_WHAT YOU HAVE TO DO_
Look for the word "capacitación" in the entries and copy each line where it appears.

_EXERCISE DATA_
..........
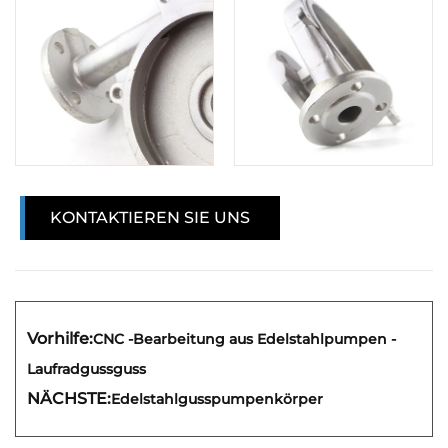
KONTAKTIEREN SIE UNS
Vorhilfe:
CNC -Bearbeitung aus Edelstahlpumpen -
Laufradgussguss
NÄCHSTE:
Edelstahlgusspumpenkörper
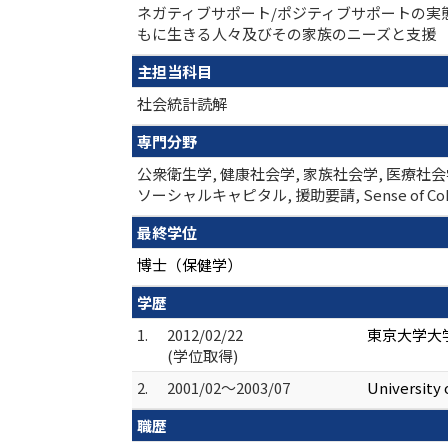
ネガティブサポート/ポジティブサポートの実態
もに生きる人々及びその家族のニーズと支援
主担当科目
社会統計読解
専門分野
公衆衛生学, 健康社会学, 家族社会学, 医
ソーシャルキャピタル, 援助要請, Sense of Cohere
最終学位
博士（保健学）
学歴
1.
2012/02/22
東京大学大学
(学位取得)
2.
2001/02～2003/07
Universit
職歴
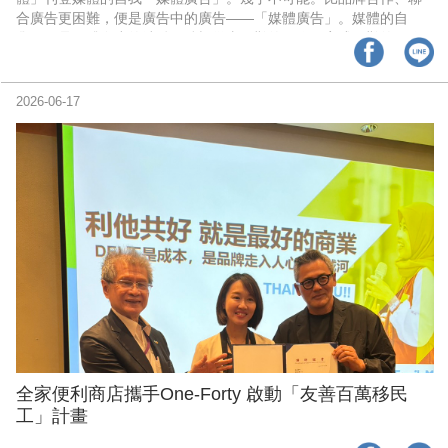
合廣告更困難，便是廣告中的廣告——「媒體廣告」。媒體的自
覺，正是媒體進步的端點。積極從事困難的工作，完成困難的工作
才能有所進步。
2026-06-17
全家便利商店攜手One-Forty 啟動「友善百萬移民
工」計畫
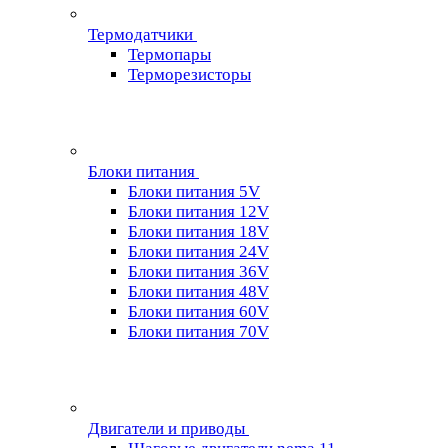
Термодатчики
Термопары
Терморезисторы
Блоки питания
Блоки питания 5V
Блоки питания 12V
Блоки питания 18V
Блоки питания 24V
Блоки питания 36V
Блоки питания 48V
Блоки питания 60V
Блоки питания 70V
Двигатели и приводы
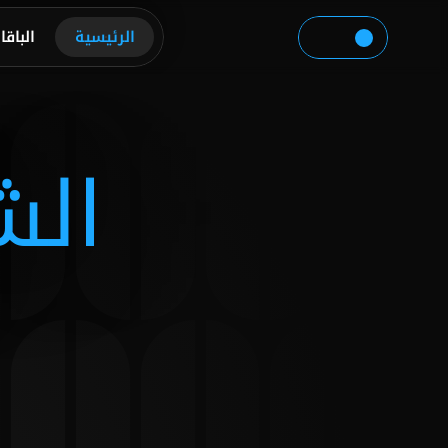
الرئيسية
الباقا
الش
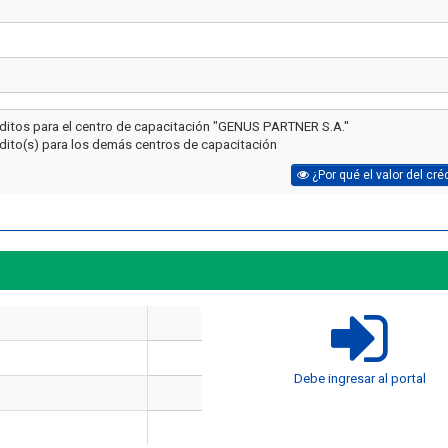
éditos para el centro de capacitación "GENUS PARTNER S.A."
édito(s) para los demás centros de capacitación
¿Por qué el valor del cré
Artículo
Artículo
¿Cuánto cuesta certi
Debe ingresar al portal
seguridad industrial
Cómo Formar una Brigada de
en 2026? El precio re
Emergencia en tu Empresa
10 cursos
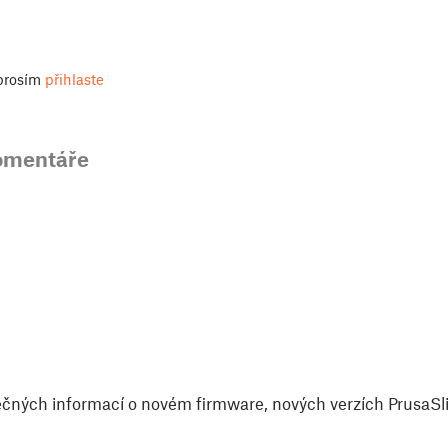
 prosím
přihlaste
omentáře
čných informací o novém firmware, nových verzích PrusaSlic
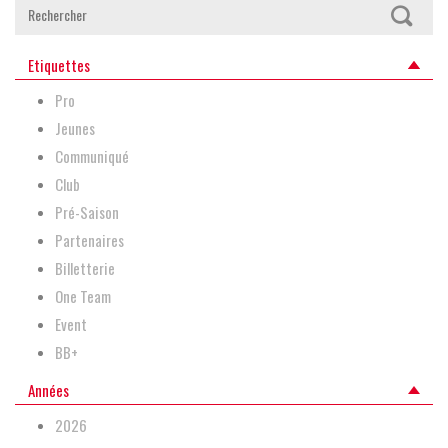
Etiquettes
Pro
Jeunes
Communiqué
Club
Pré-Saison
Partenaires
Billetterie
One Team
Event
BB+
Années
2026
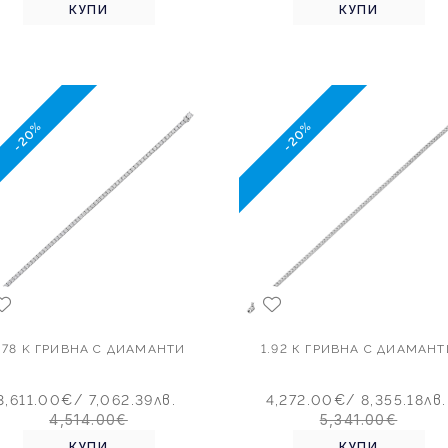
КУПИ
КУПИ
-20%
-20%
.78 K ГРИВНА С ДИАМАНТИ
1.92 К ГРИВНА С ДИАМАНТ
3,611.00€
/ 7,062.39лв.
4,272.00€
/ 8,355.18лв.
4,514.00€
5,341.00€
КУПИ
КУПИ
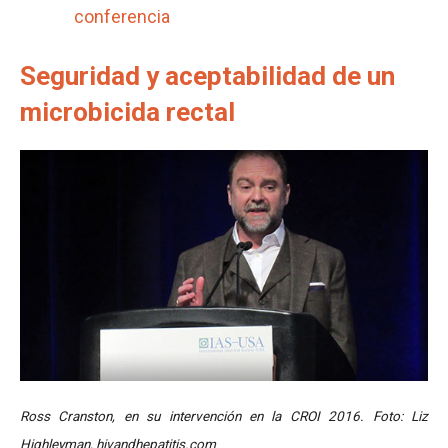
conferencia
Seguridad y aceptabilidad de un
microbicida rectal
Ross Cranston, en su intervención en la CROI 2016. Foto: Liz
Highleyman, hivandhepatitis.com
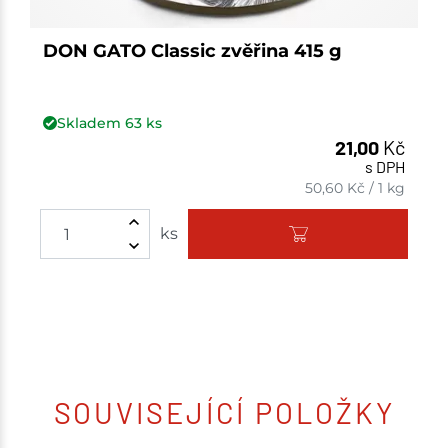
DON GATO Classic zvěřina 415 g
Skladem
63
ks
21,00
Kč
s DPH
50,60
Kč
/
1 kg
Množství
ks
SOUVISEJÍCÍ POLOŽKY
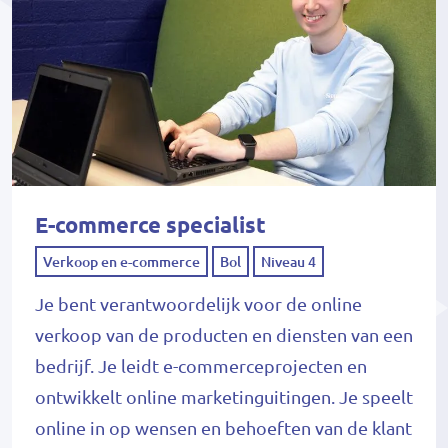
E-commerce specialist
Verkoop en e-commerce
Bol
Niveau 4
Je bent verantwoordelijk voor de online
verkoop van de producten en diensten van een
bedrijf. Je leidt e-commerceprojecten en
ontwikkelt online marketinguitingen. Je speelt
online in op wensen en behoeften van de klant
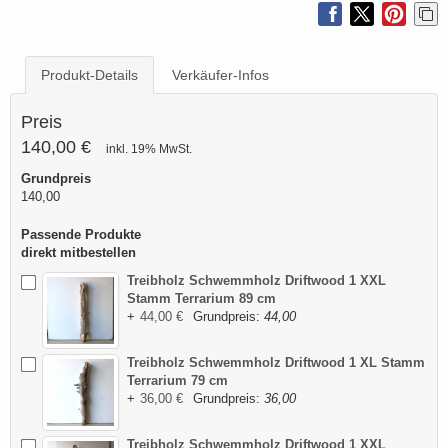
Produkt-Details
Verkäufer-Infos
Preis
140,00 €
inkl. 19% MwSt.
Grundpreis
140,00
Passende Produkte
direkt mitbestellen
Treibholz Schwemmholz Driftwood 1 XXL
Stamm Terrarium 89 cm
+
44,00 €
Grundpreis:
44,00
Treibholz Schwemmholz Driftwood 1 XL Stamm
Terrarium 79 cm
+
36,00 €
Grundpreis:
36,00
Treibholz Schwemmholz Driftwood 1 XXL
..........
_EXERCISE RESULT_
éditos para el centro de capacitación "GENUS PARTNER S.A."
édito(s) para los demás centros de capacitación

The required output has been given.